-------- Material provided --------

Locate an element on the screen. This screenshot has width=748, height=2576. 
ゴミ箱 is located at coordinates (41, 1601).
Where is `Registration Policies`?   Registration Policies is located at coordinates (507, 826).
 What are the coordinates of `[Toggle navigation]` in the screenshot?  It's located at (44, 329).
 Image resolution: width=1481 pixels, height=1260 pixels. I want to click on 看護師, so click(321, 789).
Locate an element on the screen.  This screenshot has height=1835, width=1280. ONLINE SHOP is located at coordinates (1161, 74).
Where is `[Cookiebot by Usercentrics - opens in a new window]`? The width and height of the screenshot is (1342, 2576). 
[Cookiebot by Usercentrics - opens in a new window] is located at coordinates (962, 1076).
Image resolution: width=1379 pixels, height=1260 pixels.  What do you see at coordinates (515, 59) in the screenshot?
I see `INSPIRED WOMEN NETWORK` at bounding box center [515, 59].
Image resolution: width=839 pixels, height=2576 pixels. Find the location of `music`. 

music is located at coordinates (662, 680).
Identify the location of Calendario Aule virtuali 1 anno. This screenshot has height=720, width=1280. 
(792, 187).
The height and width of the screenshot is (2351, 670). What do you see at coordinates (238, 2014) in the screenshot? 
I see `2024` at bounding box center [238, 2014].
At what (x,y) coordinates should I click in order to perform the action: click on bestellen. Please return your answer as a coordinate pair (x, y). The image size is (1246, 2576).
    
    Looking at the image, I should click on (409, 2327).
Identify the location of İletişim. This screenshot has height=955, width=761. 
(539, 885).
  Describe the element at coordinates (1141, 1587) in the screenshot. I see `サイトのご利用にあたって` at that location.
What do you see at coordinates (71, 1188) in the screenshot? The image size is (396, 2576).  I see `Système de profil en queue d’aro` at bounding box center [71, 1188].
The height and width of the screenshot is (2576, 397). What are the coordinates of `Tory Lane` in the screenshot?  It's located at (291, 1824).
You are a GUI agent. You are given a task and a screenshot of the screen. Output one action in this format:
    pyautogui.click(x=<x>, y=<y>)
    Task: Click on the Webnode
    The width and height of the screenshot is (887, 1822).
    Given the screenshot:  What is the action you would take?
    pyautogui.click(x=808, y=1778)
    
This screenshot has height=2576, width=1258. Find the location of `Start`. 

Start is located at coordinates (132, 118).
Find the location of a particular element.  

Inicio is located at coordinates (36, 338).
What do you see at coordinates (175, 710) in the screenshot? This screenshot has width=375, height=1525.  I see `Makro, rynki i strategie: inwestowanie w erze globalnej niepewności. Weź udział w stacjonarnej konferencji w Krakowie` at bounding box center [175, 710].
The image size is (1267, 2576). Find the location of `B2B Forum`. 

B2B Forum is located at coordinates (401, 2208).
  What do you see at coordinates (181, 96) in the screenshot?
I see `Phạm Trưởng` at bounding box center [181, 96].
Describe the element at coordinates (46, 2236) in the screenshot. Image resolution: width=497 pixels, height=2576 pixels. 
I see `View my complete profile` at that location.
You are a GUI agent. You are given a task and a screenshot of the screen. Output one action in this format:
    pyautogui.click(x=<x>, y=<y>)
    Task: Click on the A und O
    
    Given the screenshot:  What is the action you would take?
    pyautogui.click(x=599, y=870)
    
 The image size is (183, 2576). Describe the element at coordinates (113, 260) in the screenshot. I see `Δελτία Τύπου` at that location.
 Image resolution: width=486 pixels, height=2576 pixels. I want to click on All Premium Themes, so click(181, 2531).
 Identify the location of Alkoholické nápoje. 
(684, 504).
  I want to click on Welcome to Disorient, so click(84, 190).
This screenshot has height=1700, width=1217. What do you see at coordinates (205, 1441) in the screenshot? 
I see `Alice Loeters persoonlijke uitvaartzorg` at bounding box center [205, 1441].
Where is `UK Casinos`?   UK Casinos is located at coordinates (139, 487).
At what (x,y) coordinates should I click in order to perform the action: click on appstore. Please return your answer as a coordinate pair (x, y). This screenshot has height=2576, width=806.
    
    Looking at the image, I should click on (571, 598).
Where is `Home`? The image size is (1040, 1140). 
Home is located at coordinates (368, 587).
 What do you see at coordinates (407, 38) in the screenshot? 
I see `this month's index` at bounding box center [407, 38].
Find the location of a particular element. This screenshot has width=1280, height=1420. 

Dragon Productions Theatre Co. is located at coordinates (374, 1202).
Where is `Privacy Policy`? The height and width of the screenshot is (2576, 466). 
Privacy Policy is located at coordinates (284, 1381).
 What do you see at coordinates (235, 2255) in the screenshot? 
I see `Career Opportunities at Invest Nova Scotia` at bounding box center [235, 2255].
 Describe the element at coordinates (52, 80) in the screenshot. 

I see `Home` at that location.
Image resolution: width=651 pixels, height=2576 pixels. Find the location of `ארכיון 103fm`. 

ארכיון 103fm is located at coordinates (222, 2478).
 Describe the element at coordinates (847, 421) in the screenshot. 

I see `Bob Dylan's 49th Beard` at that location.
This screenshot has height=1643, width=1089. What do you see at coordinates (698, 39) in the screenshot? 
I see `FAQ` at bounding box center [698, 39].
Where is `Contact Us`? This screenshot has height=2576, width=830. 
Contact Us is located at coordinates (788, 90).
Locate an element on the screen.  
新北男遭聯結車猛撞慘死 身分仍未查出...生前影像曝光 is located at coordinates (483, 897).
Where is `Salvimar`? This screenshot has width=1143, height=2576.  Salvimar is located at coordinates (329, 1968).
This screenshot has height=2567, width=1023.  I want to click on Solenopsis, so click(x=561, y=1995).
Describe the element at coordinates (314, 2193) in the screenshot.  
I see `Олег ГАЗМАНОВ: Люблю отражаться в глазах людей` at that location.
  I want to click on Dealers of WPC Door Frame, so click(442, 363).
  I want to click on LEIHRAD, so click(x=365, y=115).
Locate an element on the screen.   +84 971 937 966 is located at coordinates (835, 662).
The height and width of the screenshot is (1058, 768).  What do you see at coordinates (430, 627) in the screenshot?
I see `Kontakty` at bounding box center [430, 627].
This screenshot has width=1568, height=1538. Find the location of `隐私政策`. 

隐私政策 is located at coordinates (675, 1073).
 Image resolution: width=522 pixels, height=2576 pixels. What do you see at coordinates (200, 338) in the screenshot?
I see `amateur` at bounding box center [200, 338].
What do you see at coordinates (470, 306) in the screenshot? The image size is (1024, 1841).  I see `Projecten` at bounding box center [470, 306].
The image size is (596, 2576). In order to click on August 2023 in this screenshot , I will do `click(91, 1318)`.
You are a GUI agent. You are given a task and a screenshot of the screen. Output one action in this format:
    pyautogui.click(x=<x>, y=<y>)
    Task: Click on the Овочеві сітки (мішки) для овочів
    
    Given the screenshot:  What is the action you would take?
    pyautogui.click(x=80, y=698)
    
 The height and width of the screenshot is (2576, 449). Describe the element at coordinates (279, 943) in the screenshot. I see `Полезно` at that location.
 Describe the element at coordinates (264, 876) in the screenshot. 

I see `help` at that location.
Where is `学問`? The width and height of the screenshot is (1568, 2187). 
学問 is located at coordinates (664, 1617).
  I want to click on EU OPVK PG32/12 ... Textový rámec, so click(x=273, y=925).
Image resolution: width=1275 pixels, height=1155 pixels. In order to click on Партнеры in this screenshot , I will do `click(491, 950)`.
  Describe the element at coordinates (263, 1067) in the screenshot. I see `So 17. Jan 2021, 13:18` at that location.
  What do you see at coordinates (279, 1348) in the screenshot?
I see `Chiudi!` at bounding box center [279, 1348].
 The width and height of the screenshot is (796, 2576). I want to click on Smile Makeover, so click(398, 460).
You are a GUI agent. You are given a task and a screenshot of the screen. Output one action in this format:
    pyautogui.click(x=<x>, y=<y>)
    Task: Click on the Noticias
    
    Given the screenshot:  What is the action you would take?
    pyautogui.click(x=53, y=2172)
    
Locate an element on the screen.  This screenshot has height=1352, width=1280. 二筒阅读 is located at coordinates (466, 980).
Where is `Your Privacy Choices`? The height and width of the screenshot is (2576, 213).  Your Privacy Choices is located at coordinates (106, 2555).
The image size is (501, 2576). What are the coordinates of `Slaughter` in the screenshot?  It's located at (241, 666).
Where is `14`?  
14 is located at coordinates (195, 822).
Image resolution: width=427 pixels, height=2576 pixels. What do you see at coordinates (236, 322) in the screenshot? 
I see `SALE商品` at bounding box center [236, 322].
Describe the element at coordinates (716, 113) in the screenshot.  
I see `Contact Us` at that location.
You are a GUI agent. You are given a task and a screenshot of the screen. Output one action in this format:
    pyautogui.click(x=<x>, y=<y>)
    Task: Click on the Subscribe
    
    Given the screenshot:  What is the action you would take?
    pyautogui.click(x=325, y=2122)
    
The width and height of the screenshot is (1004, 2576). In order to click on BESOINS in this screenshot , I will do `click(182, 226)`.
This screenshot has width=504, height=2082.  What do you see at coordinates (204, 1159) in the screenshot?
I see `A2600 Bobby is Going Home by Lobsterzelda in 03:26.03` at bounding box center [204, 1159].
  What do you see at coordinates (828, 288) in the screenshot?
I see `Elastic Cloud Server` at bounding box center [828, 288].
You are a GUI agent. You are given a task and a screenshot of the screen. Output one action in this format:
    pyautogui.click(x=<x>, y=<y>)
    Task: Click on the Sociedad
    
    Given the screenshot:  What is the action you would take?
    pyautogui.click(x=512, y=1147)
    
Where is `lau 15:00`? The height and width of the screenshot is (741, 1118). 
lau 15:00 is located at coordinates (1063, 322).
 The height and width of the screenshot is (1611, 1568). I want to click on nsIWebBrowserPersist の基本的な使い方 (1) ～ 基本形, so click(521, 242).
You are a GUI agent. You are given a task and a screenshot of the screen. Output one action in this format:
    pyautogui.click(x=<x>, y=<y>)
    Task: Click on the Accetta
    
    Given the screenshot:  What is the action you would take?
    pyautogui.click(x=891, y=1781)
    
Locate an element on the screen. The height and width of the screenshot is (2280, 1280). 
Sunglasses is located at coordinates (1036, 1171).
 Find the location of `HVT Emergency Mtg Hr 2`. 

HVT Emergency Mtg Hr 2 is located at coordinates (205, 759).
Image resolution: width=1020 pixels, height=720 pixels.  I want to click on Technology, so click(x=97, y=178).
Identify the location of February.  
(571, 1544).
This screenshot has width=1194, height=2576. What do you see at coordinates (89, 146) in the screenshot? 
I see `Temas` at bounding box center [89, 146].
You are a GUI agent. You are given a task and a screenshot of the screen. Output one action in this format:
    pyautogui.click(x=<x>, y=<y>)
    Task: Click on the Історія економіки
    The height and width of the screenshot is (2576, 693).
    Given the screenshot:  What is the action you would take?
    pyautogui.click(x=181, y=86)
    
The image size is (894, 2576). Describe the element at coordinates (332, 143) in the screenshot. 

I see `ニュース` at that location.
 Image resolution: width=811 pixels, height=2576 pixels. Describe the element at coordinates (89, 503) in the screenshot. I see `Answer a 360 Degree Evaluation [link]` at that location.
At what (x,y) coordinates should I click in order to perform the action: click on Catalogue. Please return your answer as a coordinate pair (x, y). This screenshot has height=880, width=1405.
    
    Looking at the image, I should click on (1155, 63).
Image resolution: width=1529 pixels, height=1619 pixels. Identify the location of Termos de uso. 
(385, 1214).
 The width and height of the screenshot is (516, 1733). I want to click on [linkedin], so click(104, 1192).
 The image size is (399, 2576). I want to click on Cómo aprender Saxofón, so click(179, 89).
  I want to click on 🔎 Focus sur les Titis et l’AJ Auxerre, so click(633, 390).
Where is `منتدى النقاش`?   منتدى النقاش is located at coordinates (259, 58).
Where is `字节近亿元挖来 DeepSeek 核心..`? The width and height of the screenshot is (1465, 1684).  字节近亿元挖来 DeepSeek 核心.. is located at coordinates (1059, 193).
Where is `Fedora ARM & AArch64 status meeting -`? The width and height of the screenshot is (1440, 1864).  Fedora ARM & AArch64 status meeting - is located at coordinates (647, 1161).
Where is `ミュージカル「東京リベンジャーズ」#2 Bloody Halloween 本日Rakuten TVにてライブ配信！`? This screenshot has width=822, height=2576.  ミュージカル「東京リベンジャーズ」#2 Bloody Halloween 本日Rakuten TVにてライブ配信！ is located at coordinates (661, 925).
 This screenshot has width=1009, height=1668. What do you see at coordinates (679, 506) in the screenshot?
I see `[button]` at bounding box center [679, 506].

--------

> _Requirement_
Above this instruction are the records; retype exactly the lines from the one containing "Identify the location of İletişim." up to and including the one containing "What do you see at coordinates (71, 1188)".

> _Completed task_
Identify the location of İletişim. This screenshot has height=955, width=761. 
(539, 885).
  Describe the element at coordinates (1141, 1587) in the screenshot. I see `サイトのご利用にあたって` at that location.
What do you see at coordinates (71, 1188) in the screenshot? The image size is (396, 2576).  I see `Système de profil en queue d’aro` at bounding box center [71, 1188].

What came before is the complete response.